Mas a explosão aconteceu mesmo em 2003. O jogo já estava começando a ficar popular na internet, e foi através de um torneio pequeno em um site que Chris Moneymaker conseguiu sua vaga para o “Main Event” da WSOP, evento transmitido pela ESPN. Moneymaker acabou vencendo o torneio, transformando os U$39 que havia investido em dois milhões e meio de dólares. No ano seguinte o número de participantes triplicou, chegando quase a três mil jogadores. E graças a nova tecnologia, com câmeras instaladas nas mesas, as cartas dos jogadores agora eram mostradas para os telespectadores, que passaram a sentir a mesma emoção daqueles que estavam sentados na mesa de jogo.

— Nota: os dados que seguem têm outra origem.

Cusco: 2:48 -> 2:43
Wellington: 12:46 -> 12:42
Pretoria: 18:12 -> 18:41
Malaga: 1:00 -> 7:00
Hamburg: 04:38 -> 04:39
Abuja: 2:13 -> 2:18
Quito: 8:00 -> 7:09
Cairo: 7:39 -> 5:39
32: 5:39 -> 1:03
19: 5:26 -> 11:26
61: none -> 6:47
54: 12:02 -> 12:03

A partir daí a audiência só cresceu, transformando a WSOP em um dos principais eventos esportivos para os americanos.
Hoje em dia são disputados centenas de torneios ao redor do mundo. Os circuitos mais importantes são a World Series Of Poker (WSOP), o World Poker Tour (WPT), o European Poker Tour (EPT), o Asia Pacific Poker Tour (APPT) e o Latin American Poker Tour (LAPT), que teve sua etapa de estréia disputada no Rio de Janeiro no ano passado.
Depoimento pessoal
Comecei no pôquer há quase vinte anos. Toda sexta-feira à noite eu jogava por horas com os amigos de colégio. Naquela época o que menos importava era o jogo. O que valia mesmo era a conversa, a cerveja e as risadas.
Tudo isso mudou em 2003. Naquele ano acompanhei as transmissões da vitória de Chris Moneymaker na WSOP e vi que o poker tinha se transformado. O jogo que eu gostava agora era outro: mais complexo, mais sério, mais competitivo. Já havia abandonado as sextas-feiras com os amigos há anos, mas passei a me dedicar ao pôquer de outra maneira. Comecei descobrindo que agora não bastava chegar à mesa e seguir os meus instintos. Precisava estudar o jogo. E foi aí que eu me apaixonei...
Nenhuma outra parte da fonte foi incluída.